(Transcribed page contents)

>>>

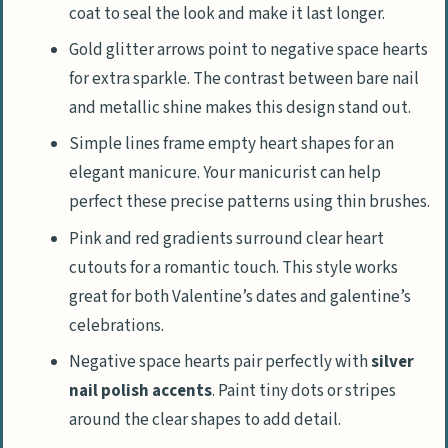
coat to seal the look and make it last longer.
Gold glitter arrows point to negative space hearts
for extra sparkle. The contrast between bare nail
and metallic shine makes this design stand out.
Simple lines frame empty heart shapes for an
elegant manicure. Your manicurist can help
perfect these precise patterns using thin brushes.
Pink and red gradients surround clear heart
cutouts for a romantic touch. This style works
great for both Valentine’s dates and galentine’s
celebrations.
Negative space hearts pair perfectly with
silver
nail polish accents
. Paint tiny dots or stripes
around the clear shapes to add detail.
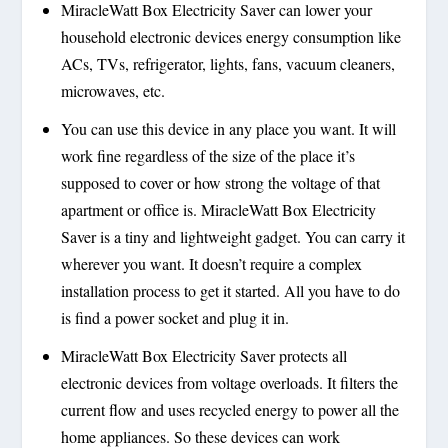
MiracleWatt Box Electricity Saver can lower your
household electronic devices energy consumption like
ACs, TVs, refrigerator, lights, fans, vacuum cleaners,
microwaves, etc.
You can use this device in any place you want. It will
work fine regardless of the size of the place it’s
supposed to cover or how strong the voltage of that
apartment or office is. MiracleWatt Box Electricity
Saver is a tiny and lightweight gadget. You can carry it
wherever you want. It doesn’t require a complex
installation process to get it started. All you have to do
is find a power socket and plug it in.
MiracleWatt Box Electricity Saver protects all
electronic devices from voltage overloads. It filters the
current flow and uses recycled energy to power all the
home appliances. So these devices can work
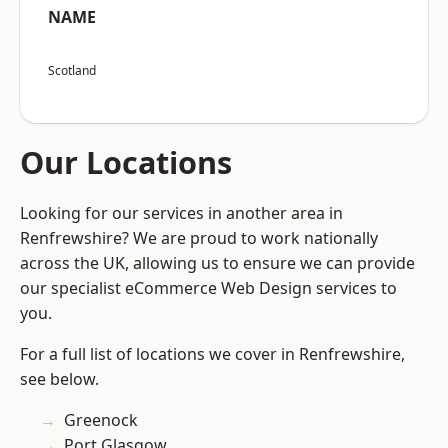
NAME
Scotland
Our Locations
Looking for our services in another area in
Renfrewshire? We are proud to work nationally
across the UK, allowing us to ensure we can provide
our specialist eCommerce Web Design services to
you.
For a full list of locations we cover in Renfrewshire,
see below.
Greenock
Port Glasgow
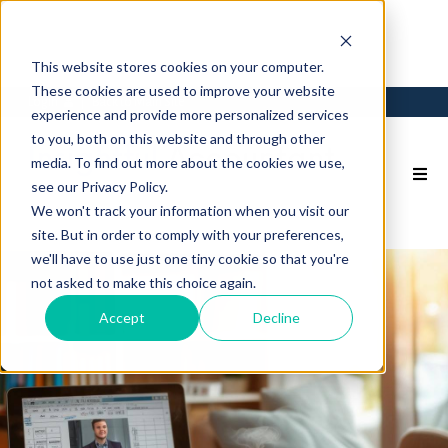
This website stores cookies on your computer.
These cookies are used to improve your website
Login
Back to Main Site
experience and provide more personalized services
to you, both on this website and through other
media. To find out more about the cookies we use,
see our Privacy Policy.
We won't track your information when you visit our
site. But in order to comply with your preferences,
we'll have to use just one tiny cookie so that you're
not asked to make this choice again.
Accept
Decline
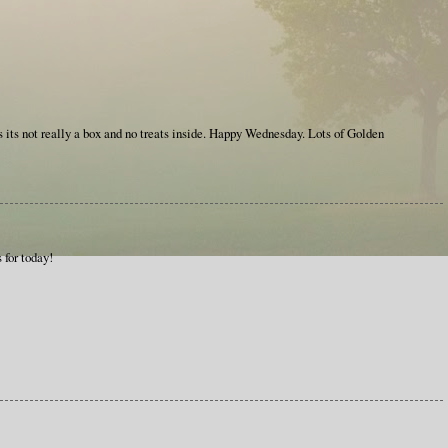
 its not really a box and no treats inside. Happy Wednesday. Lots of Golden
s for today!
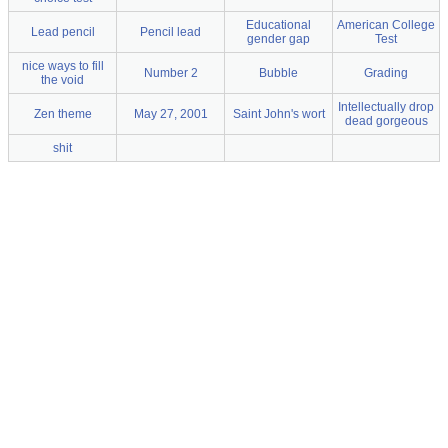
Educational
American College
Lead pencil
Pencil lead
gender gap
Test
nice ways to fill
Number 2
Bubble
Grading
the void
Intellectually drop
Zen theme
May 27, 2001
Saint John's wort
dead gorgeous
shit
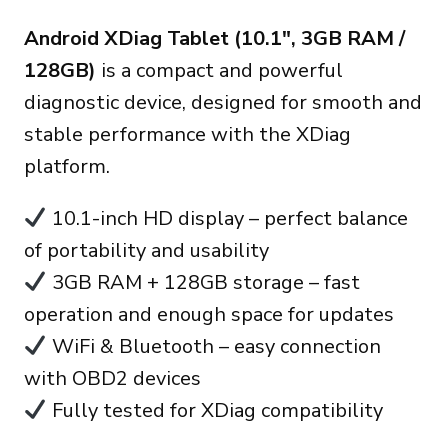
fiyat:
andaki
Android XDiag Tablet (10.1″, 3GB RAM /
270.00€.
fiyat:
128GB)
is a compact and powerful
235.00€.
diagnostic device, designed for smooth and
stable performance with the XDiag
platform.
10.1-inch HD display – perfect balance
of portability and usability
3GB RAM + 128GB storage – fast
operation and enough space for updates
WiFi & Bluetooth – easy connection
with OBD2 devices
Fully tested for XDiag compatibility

<<<
>>>

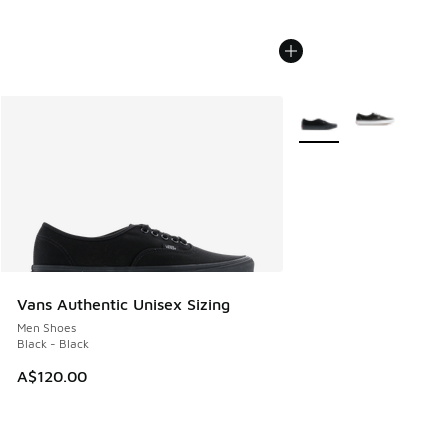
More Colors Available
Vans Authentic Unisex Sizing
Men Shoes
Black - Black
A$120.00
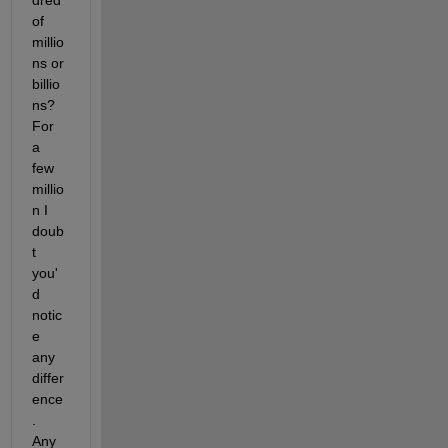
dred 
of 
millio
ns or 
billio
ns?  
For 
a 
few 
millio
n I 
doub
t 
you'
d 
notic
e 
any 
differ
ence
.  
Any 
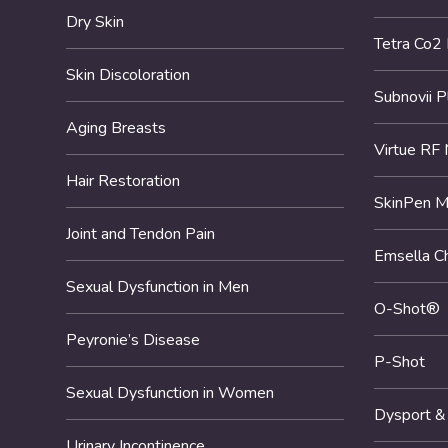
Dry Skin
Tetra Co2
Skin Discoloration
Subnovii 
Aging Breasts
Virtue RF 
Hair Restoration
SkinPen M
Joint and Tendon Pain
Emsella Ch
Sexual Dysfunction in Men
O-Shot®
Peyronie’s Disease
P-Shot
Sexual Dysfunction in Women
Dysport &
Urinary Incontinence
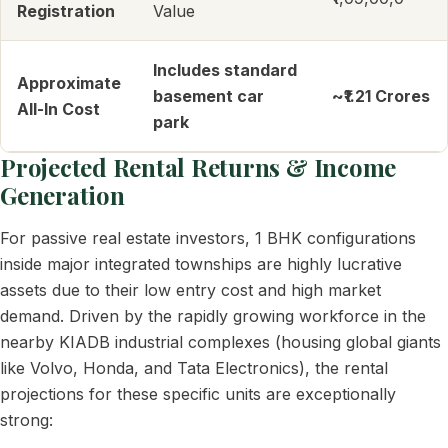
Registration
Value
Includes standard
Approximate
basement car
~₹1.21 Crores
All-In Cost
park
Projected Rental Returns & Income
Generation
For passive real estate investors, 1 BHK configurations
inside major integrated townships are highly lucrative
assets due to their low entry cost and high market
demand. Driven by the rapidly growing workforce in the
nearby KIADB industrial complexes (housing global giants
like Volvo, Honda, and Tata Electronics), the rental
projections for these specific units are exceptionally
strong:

<<<
>>>

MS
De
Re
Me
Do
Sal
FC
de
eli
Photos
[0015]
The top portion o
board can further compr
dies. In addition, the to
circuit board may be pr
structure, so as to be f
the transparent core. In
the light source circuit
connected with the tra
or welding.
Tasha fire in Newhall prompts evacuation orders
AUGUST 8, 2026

<<<

- YOUR TASK: Take the entries above and return only the lines from the one with "Android XDiag Tablet (10.1″, 3GB RAM /" to the one with "Fully tested for XDiag compatibility", both included, unchanged.

- SOLUTION TO THIS TASK:
Android XDiag Tablet (10.1″, 3GB RAM /
270.00€.
fiyat:
128GB)
is a compact and powerful
235.00€.
diagnostic device, designed for smooth and
stable performance with the XDiag
platform.
10.1-inch HD display – perfect balance
of portability and usability
3GB RAM + 128GB storage – fast
operation and enough space for updates
WiFi & Bluetooth – easy connection
with OBD2 devices
Fully tested for XDiag compatibility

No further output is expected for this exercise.